I can feel a pang of patriotism swelling in the pit of my stomach.
It’s an alien feeling and one that sadly seems too often to be suppressed in England.
Like every other country, we have a national day. St George’s Day. It falls on April 23, not that many of my fellow Englishmen and women know, or care for that matter.
Unlike most other countries, we don’t really celebrate it; it slips by unnoticed like a ship passing silently in the night while everyone’s tucked up in bed dreaming of exploring lands far away.
St Patrick’s Day, on the other hand, is etched on everyone’s memory.

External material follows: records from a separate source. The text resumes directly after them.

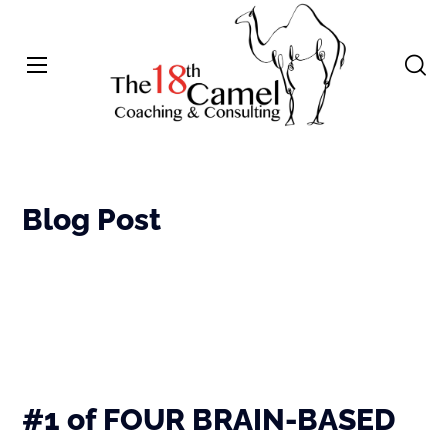
Blog Post
#1 of FOUR BRAIN-BASED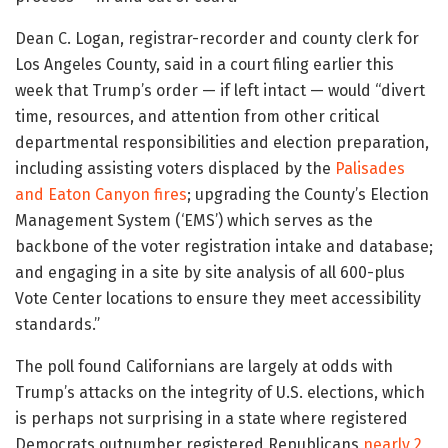
Dean C. Logan, registrar-recorder and county clerk for
Los Angeles County, said in a court filing earlier this
week that Trump’s order — if left intact — would “divert
time, resources, and attention from other critical
departmental responsibilities and election preparation,
including assisting voters displaced by the
Palisades
and Eaton Canyon fires
; upgrading the County’s Election
Management System (‘EMS’) which serves as the
backbone of the voter registration intake and database;
and engaging in a site by site analysis of all 600-plus
Vote Center locations to ensure they meet accessibility
standards.”
The poll found Californians are largely at odds with
Trump’s attacks on the integrity of U.S. elections, which
is perhaps not surprising in a state where registered
Democrats outnumber registered Republicans
nearly 2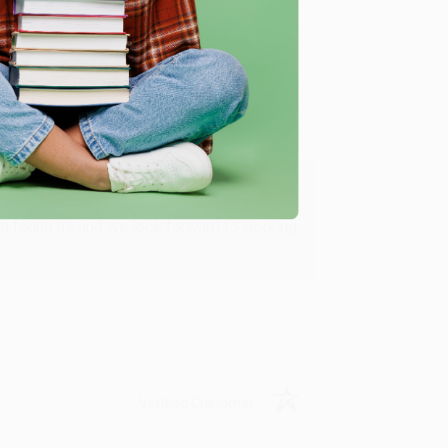
Verified Customer
ing to my needs with ease!
u found us and we look forward to working
Verified Customer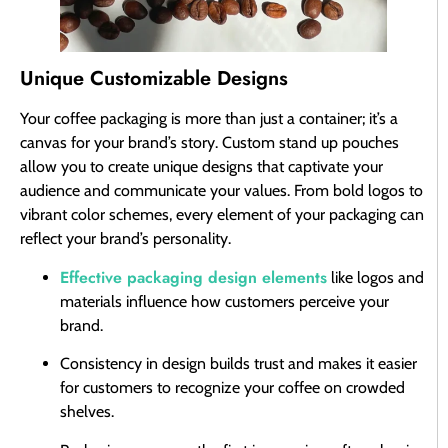
Unique Customizable Designs
Your coffee packaging is more than just a container; it’s a
canvas for your brand’s story. Custom stand up pouches
allow you to create unique designs that captivate your
audience and communicate your values. From bold logos to
vibrant color schemes, every element of your packaging can
reflect your brand’s personality.
Effective packaging design elements
like logos and
materials influence how customers perceive your
brand.
Consistency in design builds trust and makes it easier
for customers to recognize your coffee on crowded
shelves.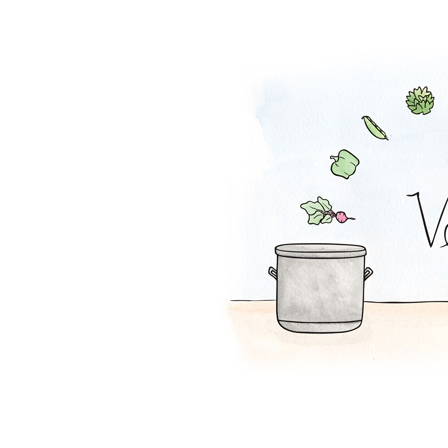
Mexi-Grain Sala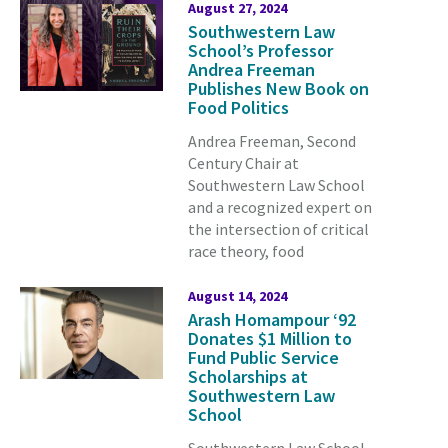
August 27, 2024
Southwestern Law
School’s Professor
Andrea Freeman
Publishes New Book on
Food Politics
Andrea Freeman, Second
Century Chair at
Southwestern Law School
and a recognized expert on
the intersection of critical
race theory, food
August 14, 2024
Arash Homampour ‘92
Donates $1 Million to
Fund Public Service
Scholarships at
Southwestern Law
School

On March 17, the Irish flags come out, green shamrocks are plastered over pubs, the Guinness is flowing and England is awash with shops flogging gimmicky leprechaun hats and orange beards.
Part of the problem is that patriotism has been hijacked by far-right organisations and extremists who use their “British pride” to mask a tainted soul and twisted hatred of the world.
People are petrified that if they hang a Union flag or St George’s Cross outside their house, they’ll be labelled a racist, a fascist, a bigot, when in fact all they want to do is celebrate the place they call home.
The other part of the problem is a collective sense of not actually caring, and sadly that’s something that’s dangerously contagious.
I can vaguely remember being taught who St George was in primary school.
Hazy memories of a man dressed from head to toe in shiny armour, bearing a red cross on his chest as he swung his sword at a dragon breathing ferocious flames.
Apart from that, I can’t tell you much more about our patron saint, and I can guarantee it’s not just me who lacks the knowledge. It was never a story that was sold with much enthusiasm by teachers.
I never used to care about our beloved royal family either; an unnecessary drain on our resources. Why should my hard-earned cash pay for them to live lavish lives of luxury?
Then there’s the headlines that shout about Broken Britain, crushed communities, a tearaway generation of youngsters and a society that’s crippled by a kindergarten cabinet that call themselves a Government.
I mean, what exactly is there to be patriotic about?
Then last year there was the royal wedding, and with the world’s eyes watching my country, as Kate walked down the aisle to marry her not-so-handsome prince something inside me snapped.
A small lump of pride got stuck in my throat as William shifted nervously from foot to foot as he waited for his wife-to-be to appear through the doors of Westminster Abbey.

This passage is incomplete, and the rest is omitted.